En 30 secondes : MiCA est le grand règlement européen qui encadre une partie du monde crypto. Il fixe des règles communes pour émettre des crypto-actifs, les proposer au public, les faire coter, et pour les plateformes et intermédiaires crypto.
Dates clés : entrée en vigueur le 29 juin 2023. Règles « stablecoins » applicables depuis le 30 juin 2024. Le reste applicable depuis le 30 décembre 2024. En France, une période transitoire peut aller jusqu’au 30 juin 2026 pour certains acteurs déjà en place.
Pourquoi l’Union européenne a-t-elle créé MiCA ?
Avant MiCA, chaque pays de l’UE avait ses règles. Résultat : un même service pouvait être encadré fortement en France, et beaucoup moins ailleurs. MiCA vise trois objectifs simples.
- Protéger davantage les particuliers (information, publicité, gestion des conflits d’intérêts, réclamations).
- Encadrer les « stablecoins » (ceux qui promettent une valeur stable).
- Harmoniser le marché européen, avec une autorisation et un « passeport » pour opérer dans l’UE.
Ce cadre réglementaire s’inscrit dans une logique plus large de régulation financière européenne, à l’image des accords de Bâle qui encadrent le secteur bancaire depuis des décennies.
Bon à savoir
Quelles activités et quels acteurs sont concernés par MiCA ?

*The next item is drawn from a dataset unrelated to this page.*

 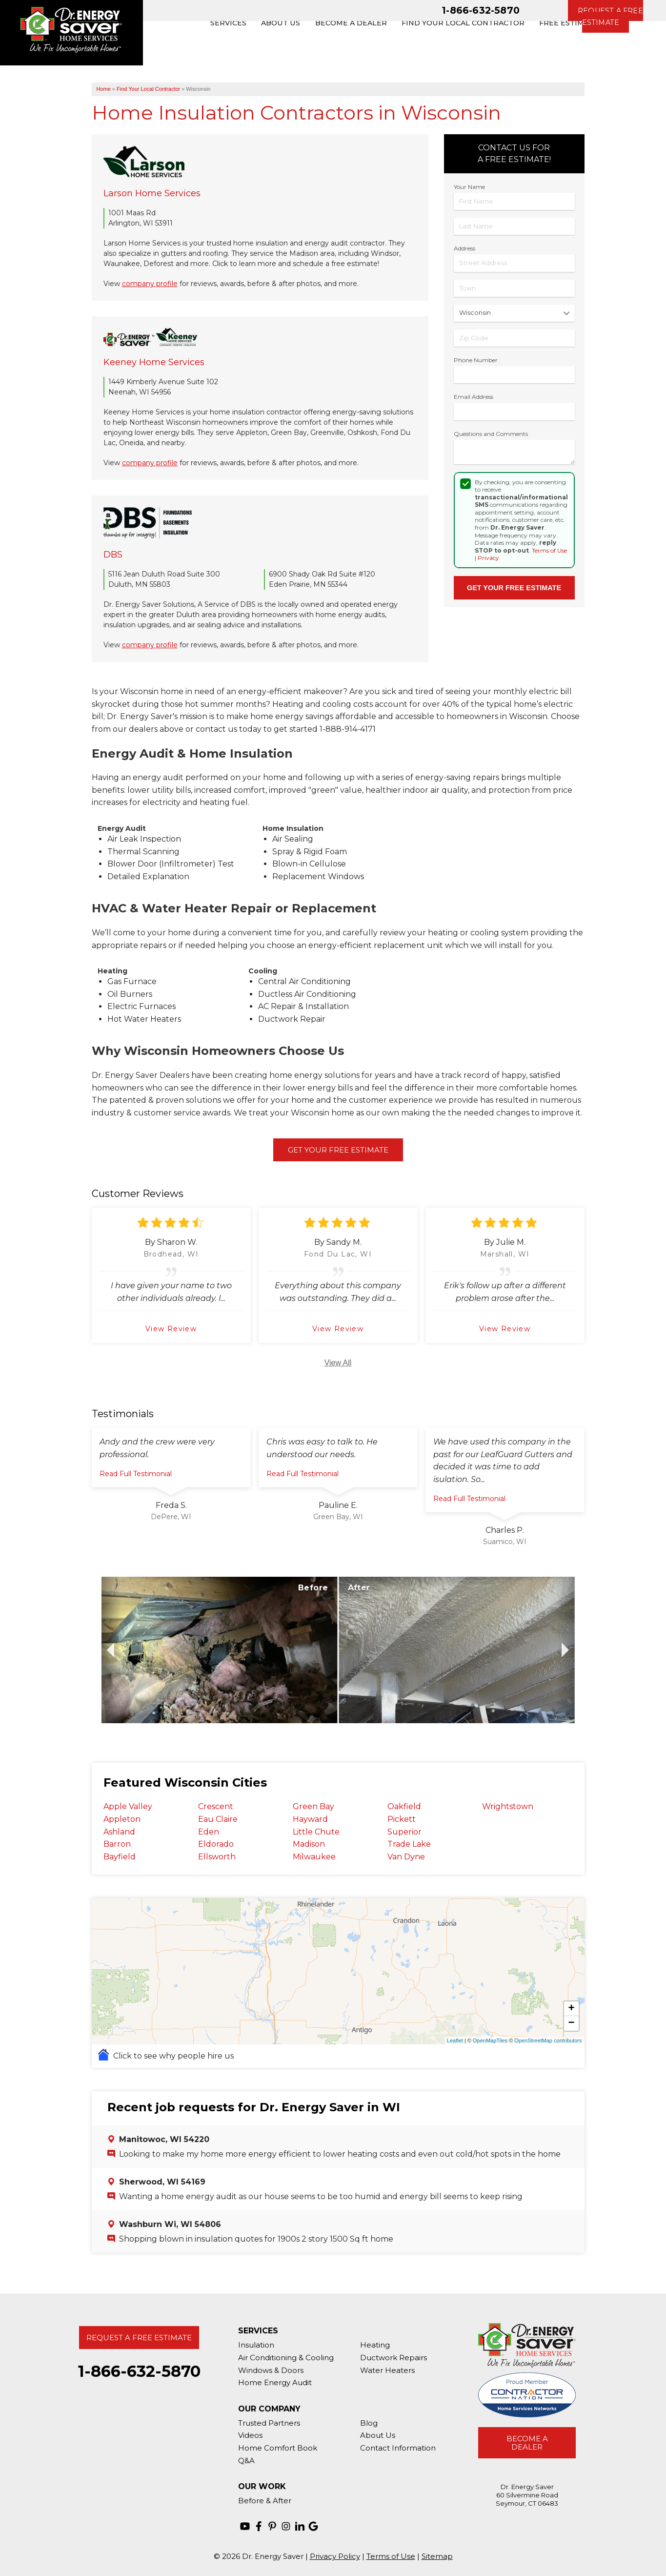 What do you see at coordinates (481, 10) in the screenshot?
I see `1-866-632-5870` at bounding box center [481, 10].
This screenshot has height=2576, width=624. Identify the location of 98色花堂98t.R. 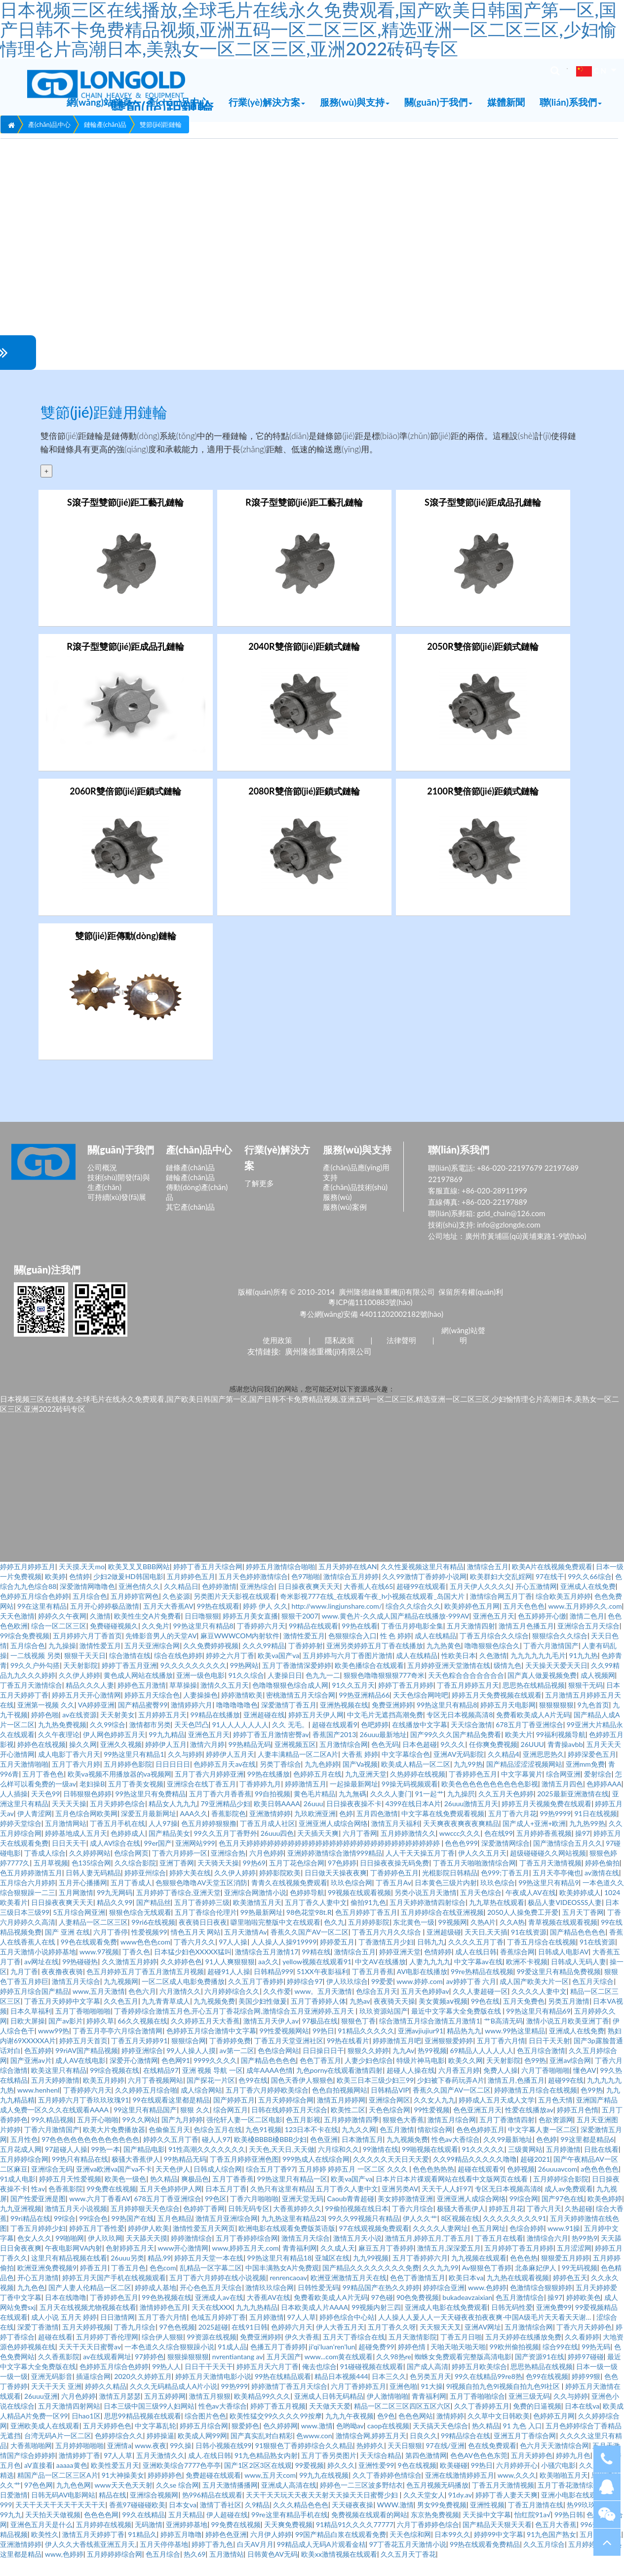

MiCA cible deux grands blocs.
- Les émetteurs et offreurs : ceux qui créent un crypto-actif, le vendent au public, ou demandent sa cotation sur une plateforme.
- Les prestataires de services sur crypto-actifs (PSCA, aussi appelés CASP) : plateformes d’échange, conservation, transfert, exécution d’ordres, conseil, etc.
En clair : si une entreprise vous vend des tokens, vous garde vos cryptos, échange vos euros contre des cryptos, ou vous donne accès à une plateforme, MiCA a de fortes chances de la concerner.
Quels crypto-actifs MiCA couvre-t-il vraiment ?
MiCA ne met pas « tout » dans le même sac. Il distingue notamment trois familles.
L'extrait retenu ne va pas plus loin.